### Directions for this task
Would you repeat exactly the part of the listing below that runs from the line containing "Vous n’avez jamais" down to the line containing "03.81.87.84.27", inclusive, and nothing else?

### Input for this task
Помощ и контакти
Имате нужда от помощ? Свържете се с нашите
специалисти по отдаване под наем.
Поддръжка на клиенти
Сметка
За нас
...
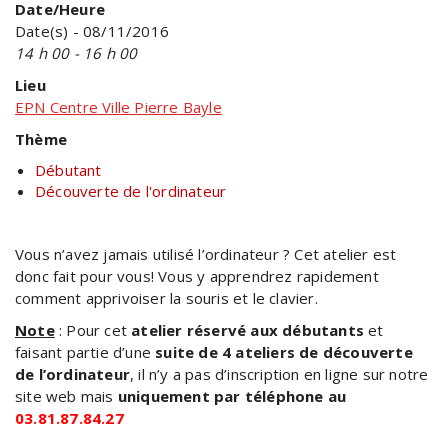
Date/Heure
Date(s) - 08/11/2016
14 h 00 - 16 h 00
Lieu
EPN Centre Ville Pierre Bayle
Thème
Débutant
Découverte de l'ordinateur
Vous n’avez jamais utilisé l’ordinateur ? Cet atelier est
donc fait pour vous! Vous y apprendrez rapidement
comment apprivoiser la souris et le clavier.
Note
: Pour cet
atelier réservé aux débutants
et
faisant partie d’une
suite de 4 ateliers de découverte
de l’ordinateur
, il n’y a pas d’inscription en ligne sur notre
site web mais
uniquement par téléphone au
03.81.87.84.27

### Response to this task
Vous n’avez jamais utilisé l’ordinateur ? Cet atelier est
donc fait pour vous! Vous y apprendrez rapidement
comment apprivoiser la souris et le clavier.
Note
: Pour cet
atelier réservé aux débutants
et
faisant partie d’une
suite de 4 ateliers de découverte
de l’ordinateur
, il n’y a pas d’inscription en ligne sur notre
site web mais
uniquement par téléphone au
03.81.87.84.27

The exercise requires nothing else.